コッポラの胡蝶の夢(2007年製作の映画)
3.5
夢幻的な映画世界にどっぷりと浸れるという意味で優れた映画だとは感じたが、ストーリーがあちこちで(場所と時代の移り変わりで)分断される感があって、コッポラは敢えて(おそらく夢と現実の区別をあいまいにして両者を混濁させるように)そういう展開にしたのだろうけれど、それを「夢幻的な(またはナイトメアのような)映画世界」と受け入れることもできる反面、前半と後半では別の映画のようにも感じられた。
僕としては後半のヴェロニカが登場するあたりから、物語として(良い意味でのメロドラマとして)ぐんぐん面白くなったし、海岸の岩場で二人が波をかぶるシーンの美しさには息をのんだ。ただ、逆に言えば、前半の「ナチスに追われる」辺りまでは、そこまで映画的なダイナミズムを感じなかったのも正直なところ。勝手ながら、後半に絞ったシナリオにしたほうが良い映画になったんではという気もする。

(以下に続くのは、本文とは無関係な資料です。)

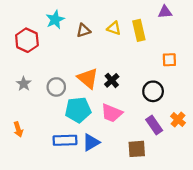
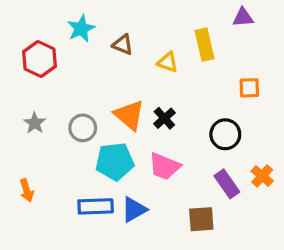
yellow triangle: (114, 28) -> (168, 62), moved
brown triangle: (83, 30) -> (123, 45), turned 40

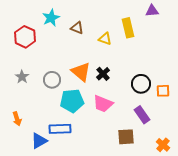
orange square: (249, 88) -> (163, 91), moved
orange cross: (262, 176) -> (163, 145), moved
blue triangle: (134, 210) -> (39, 141), moved

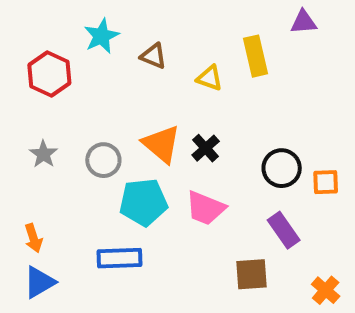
blue triangle: (39, 141) -> (39, 282), moved

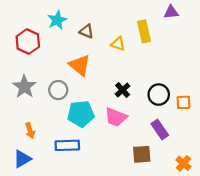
orange triangle: (161, 144) -> (80, 65), moved
black cross: (206, 148) -> (123, 90), moved
gray star: (43, 154) -> (24, 87), size x1.5
orange arrow: (33, 238) -> (30, 131), moved

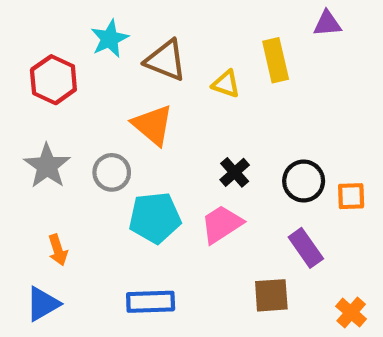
brown triangle: (86, 31) -> (166, 60), size x1.5
pink trapezoid: (116, 117) -> (222, 224), turned 125
blue rectangle: (67, 145) -> (151, 302), moved

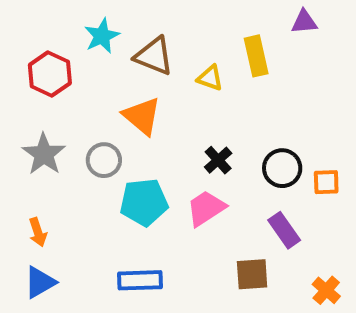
orange arrow: (58, 250) -> (38, 232), moved

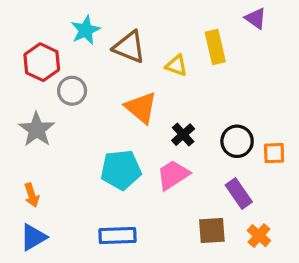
purple triangle: (304, 22) -> (256, 18), turned 40
orange triangle: (142, 116) -> (141, 108), moved
gray circle: (104, 160) -> (72, 91), moved
orange cross: (326, 290) -> (259, 236), moved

老練な映画作家にとっての、時間とは何かといった哲学的な命題であるとか輪廻転生のような時空を超えた生だとかについての思考が渦巻いているのだろうというのは感じたもの、浅学な僕には受け止めきれなかった。
最後の「3本目の薔薇は」、手向けの花だったのだろうか。

〈追記〉
「薔薇」について、気になってDVDを見返したのだが、1本目と2本目のシーンでは、分身が「形而上的な論争において経験上の証拠は何も価値がない。君はうれしくないか? ―切りたての新鮮なバラ(few fresh roses)をもらったら」と問いかけている。
3本目については、「3本目は? 3本目のバラはどこに置く?」という問いかけが女性の声で囁かれていた。声の質だけでは聞き分けられないのだが、あの声はヴェロニカかまたはローラの声なのだろう。
解釈はいくつか可能だろうが、最初のシーンでドミニクが「バラは好きだ」と答えていることからも、薔薇は彼にとっての「価値(歓びや褒章)」なのだとすると、あの3本目はヴェロニカからドミニクへの手向けなのだろうな。